When the law graduate came to the Bundestag in 2005, he was initially a loser among the losers: in Lower Saxony, Gabriel’s government, in which Oppermann was minister of education, had been ousted from office and the SPD had lost its chancery in the federal government. Oppermann quickly made a name for himself in the Bundestag. In particular, in a committee of inquiry into the activities of the secret services in Iraq and elsewhere and the involvement of the SPD in the case of Murat Kurnaz, who was kidnapped by the US services at Guantanamo, Oppermann appeared as a committed defender of the old government policy. His subsequent ascent began quickly. As Parliamentary Managing Director, Oppermann quickly belonged to the organizers of the first grand coalition under Angela Merkel, and then from 2009 of the SPD parliamentary opposition group. For the most part, he also took over the strike department in public. When the rather discreet Frank-Walter Steinmeier returned to the Foreign Office, Oppermann became the leader of the parliamentary group in 2013, a position he held until the last federal elections. Although he is one of the most energetic watchmakers as the leader of the Social Democrats, the affair surrounding former MP Sebastian Edathy remained politically charged for him, in which Oppermann had never played a fully enlightened role. Unlike CSU politician Hans-Peter Friedrich, Oppermann did not have to resign over the matter.

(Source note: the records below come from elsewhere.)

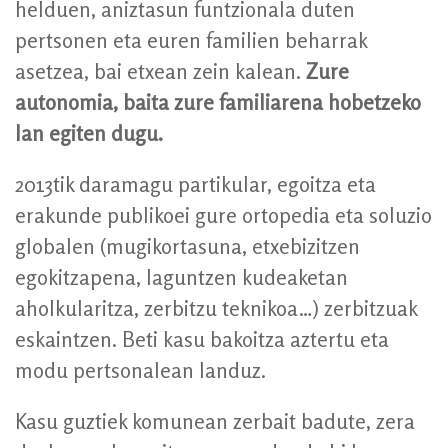
helduen, aniztasun funtzionala duten
pertsonen eta euren familien beharrak
asetzea, bai etxean zein kalean.
Zure
autonomia, baita zure familiarena hobetzeko
lan egiten dugu.
2013tik daramagu partikular, egoitza eta
erakunde publikoei gure ortopedia eta soluzio
globalen (mugikortasuna, etxebizitzen
egokitzapena, laguntzen kudeaketan
aholkularitza, zerbitzu teknikoa…) zerbitzuak
eskaintzen. Beti kasu bakoitza aztertu eta
modu pertsonalean landuz.
Kasu guztiek komunean zerbait badute, zera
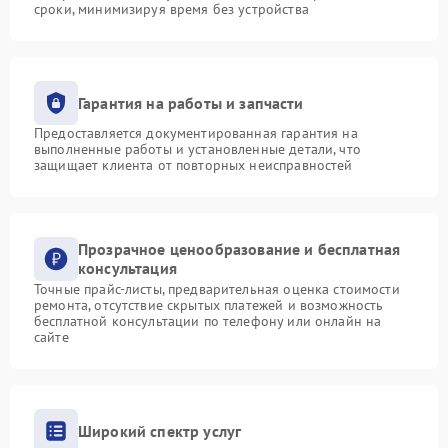
сроки, минимизируя время без устройства
Гарантия на работы и запчасти
Предоставляется документированная гарантия на
выполненные работы и установленные детали, что
защищает клиента от повторных неисправностей
Прозрачное ценообразование и бесплатная
консультация
Точные прайс-листы, предварительная оценка стоимости
ремонта, отсутствие скрытых платежей и возможность
бесплатной консультации по телефону или онлайн на
сайте
Широкий спектр услуг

Oppermann, who was born in Münsterland, had a career that was not as simple as it might seem in hindsight. He sat in school, his first degree, German and English, turned out to be unsatisfactory. Oppermann, a person of uncompromising curiosity, did his alternative military service with a union in the United States. After his return, he returned to study, this time law in Göttingen. Excellent qualifications qualified him for the position of judge, which he held at the Hannover Administrative Court until 1990. At the age of 36 he was drawn to politics, first in Lower Saxony and then in Berlin.

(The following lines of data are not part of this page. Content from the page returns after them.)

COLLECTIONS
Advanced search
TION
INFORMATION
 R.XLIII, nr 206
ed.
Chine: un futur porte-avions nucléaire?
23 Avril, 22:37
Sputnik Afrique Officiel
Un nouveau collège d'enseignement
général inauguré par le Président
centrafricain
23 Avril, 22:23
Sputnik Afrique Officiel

Also because Oppermann had been one of the SPD’s best-known, widely recognized and respected politicians there for years, it seemed promising that he would assume a ministerial post for the foreseeable future. In the previous election campaign, Oppermann made no secret of the fact that he would have liked to become interior minister, a task for which the seasoned lawyer and expert in domestic and legal politics was ideally qualified. But things turned out differently: in 2017 certain party policies, not suitability for this position, the formation of a government in the new grand coalition. Oppermann was then one of many whom an increasingly wandering SPD believed could be dismissed without making a sound.